I am trying to align my RNA-seq reads (Bacteria), using HISAT2 to a reference genome (assembly.fna). Then,to measure the expression in the resulted bam.file, I used (featurecounts) tool, using the (gtf) annotation file. However, although both fna/gtf files belong to the same strain tested, I got this empty report;
Your help much appreciated
please check if the reference genome and the gene annotation file use the same sequence name.
Thank you for your quick response, both files belong to the same reference genome.
Could you please explain what does reference name mean;
Do you mean both files should have same name like ( genome.fna and genome.gtf) ?
No, not the file names, the sequence/contig names.
Click on Preview (eye) icon of the reference genome (FASTA) file. Check the sequence name in the first line after ‘>’. Most tools consider a text string before the first space character as a name, and the rest is a comment.
Click on Preview icon of the gene annotation file (GTF). Check the name in the first column (seqname). Sometimes the annotation file has a header. Header lines start with #. Ignore the header lines.
Both files should have identical sequence name.
This is assuming the assembly contain a single sequence. If you click on name of FASTA file, Galaxy shows number of sequences present in the file. Some assemblies may have more than one. If it is the case, filter the genome assembly (FASTA) file using something like ^> (select lines staring with ‘>’) and check that the annotation file uses the same sequence names.
Alternatively, you can compare sequence names in the BAM file (SQ line(s)) and the gene annotation file. I assumed you use reference genome from history, hence mentioned FASTA file.
I checked the three files (reference genome from history .fna), bam, and GTF.
- fna.file has several sequence/names such as (> NZ_JAFJXZ010000001.1, >NZ_JAFJXZ010000010.1 …etc)
*gtf.file and bam.files has also same several sequence/names (please check the attached screen shots.
Do you think such multiple sequences may affect the alignment, if yes how can we solve it?
So, it is not the reference data.
featureCounts summary indicates majority of reads are mapped outside of the annotated genes. Sometimes RNA-Seq libraries are extremely enriched with rRNA sequences. Run Samtools idxstats on BAM. Do you see reads mapped to all contigs? Do you see a contig with unusually high number of aligned reads, something like >90% of reads?
Both gtf and fan files were downloaded form NCBI. I run samtools stats and idxstats (resultes in attached screen shots).
From the the samtools stats report you can see ( read mapped and paired = 18495100, unmapped =339882).
the reads are mapped to many contigs. This is a good sign.
If you share the history I can have a look. As you got no counts for genes, mismatch between the genome and the gene annotation is the prime suspect.
History sharing: History menu (cog wheel icon at the top right corner of the History panel) > Share or Publish > Create a link and paste in in reply.
If you have many samples, you can copy files for one sample (reference genome, gene annotation, BAM and featureCounts outputs) and share only one sample.
Thanks for the follow up,
I repeated the steps, and this time, I did not use any trimming tools.

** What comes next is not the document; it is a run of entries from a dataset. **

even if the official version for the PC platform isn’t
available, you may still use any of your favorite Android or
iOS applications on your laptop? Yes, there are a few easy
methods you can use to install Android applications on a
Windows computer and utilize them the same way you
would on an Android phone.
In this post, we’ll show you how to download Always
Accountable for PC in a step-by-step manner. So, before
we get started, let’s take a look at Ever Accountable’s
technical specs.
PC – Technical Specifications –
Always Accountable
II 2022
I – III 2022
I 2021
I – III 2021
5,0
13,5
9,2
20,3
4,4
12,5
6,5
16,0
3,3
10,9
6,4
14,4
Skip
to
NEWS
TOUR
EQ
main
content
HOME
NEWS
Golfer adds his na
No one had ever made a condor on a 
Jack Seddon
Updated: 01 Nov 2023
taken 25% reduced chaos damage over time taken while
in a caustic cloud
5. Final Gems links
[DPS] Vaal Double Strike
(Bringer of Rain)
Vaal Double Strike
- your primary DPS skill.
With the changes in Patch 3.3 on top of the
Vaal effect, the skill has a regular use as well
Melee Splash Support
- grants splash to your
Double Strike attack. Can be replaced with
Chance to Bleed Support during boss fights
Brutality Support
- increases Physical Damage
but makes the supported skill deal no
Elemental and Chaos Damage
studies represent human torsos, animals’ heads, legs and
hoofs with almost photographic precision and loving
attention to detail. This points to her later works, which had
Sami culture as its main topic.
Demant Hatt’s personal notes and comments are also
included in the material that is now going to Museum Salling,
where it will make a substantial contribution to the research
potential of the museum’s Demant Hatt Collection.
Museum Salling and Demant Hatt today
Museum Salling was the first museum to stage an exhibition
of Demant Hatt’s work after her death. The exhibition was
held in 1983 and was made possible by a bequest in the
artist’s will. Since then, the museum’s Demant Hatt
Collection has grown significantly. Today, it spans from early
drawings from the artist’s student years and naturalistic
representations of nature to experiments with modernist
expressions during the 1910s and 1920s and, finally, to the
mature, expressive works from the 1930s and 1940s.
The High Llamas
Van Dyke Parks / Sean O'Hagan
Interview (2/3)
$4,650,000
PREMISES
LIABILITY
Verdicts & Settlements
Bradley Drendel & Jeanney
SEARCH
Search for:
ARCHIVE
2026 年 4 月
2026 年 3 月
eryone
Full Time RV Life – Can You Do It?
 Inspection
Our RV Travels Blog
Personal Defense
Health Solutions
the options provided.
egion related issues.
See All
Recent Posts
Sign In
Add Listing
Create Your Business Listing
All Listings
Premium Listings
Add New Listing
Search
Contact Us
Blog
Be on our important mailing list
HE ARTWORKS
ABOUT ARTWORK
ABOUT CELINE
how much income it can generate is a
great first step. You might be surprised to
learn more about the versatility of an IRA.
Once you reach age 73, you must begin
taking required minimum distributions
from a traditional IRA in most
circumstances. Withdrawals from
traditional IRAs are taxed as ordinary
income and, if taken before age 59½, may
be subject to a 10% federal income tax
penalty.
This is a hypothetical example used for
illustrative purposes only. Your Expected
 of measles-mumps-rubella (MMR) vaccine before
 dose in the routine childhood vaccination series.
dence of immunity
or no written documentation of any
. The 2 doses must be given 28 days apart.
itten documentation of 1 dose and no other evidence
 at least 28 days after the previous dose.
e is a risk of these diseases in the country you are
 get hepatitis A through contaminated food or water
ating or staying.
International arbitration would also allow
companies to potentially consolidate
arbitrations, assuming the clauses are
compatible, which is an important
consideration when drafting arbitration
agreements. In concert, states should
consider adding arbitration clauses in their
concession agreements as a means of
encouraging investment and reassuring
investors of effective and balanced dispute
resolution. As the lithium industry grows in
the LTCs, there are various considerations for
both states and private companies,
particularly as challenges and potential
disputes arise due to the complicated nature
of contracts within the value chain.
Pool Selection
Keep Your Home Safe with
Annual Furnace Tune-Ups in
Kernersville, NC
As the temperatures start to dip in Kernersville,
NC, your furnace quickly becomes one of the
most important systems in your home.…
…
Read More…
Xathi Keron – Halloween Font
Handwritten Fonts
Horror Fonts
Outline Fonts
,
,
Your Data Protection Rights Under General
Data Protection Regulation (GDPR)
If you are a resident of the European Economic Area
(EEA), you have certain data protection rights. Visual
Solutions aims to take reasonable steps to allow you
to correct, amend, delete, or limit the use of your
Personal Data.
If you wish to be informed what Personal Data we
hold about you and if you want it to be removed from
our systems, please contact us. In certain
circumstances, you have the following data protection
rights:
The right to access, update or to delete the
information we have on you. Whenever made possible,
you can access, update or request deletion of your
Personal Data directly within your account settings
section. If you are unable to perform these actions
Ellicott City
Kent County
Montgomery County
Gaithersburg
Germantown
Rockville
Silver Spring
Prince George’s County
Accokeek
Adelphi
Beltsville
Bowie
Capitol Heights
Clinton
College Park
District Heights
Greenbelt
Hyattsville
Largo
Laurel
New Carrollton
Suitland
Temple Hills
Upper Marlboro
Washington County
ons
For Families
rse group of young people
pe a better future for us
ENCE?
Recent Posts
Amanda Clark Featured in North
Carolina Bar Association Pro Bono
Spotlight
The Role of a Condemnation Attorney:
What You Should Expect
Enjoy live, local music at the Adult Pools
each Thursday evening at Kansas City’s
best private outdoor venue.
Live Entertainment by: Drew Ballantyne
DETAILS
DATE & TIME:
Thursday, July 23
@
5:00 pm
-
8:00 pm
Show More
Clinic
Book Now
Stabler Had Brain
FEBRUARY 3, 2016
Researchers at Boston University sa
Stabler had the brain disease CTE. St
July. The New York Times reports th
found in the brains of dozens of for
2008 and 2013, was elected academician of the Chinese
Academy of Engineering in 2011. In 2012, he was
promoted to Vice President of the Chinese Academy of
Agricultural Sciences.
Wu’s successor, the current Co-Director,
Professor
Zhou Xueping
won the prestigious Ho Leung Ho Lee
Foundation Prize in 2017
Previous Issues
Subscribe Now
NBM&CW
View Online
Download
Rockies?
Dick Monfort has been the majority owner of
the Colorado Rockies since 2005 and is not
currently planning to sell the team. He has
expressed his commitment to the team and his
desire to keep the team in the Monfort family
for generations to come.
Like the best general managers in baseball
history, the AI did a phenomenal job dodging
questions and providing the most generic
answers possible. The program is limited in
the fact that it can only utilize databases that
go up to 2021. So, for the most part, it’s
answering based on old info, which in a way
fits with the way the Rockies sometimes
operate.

Please use this link to access the workflow;
output of featureCounts #14 has counts for 157 genes, so it does count reads against some genes. The small number of genes is an unintended consequence of the gene annotation. Tools such as featureCounts and htseq-count count reads against a feature in 3d column of GTF file and aggregate the results using an attribute from the last column. For example, feature in the 3d column can be ‘exon’, and attribute is ‘gene_id’. The tool counts reads against axons and returns count for a value (gene ID) in ‘gene_id’. Your GTF file does not have ‘exon’ feature for some genes. Filter the GTF file on column 3 using Filter data on any column using simple expressions with c3==‘exon’. You’ll see 157 records. As bacterial genes are not spliced, the featureCounts estimated read counts for genes with available ‘exon’ feature. You can select a feature used by featurCounts for counting in Advanced options. If you set it to CDS, featureCounts returns 5092 lines. With CDS you’ll miss some ncRNAs. Try different features, examine the annotation, and select a feature most appropriate for purpose of your analysis.
You can unshare the history if you don’t have any other questions: History menu > Share or Publish > Unshare it.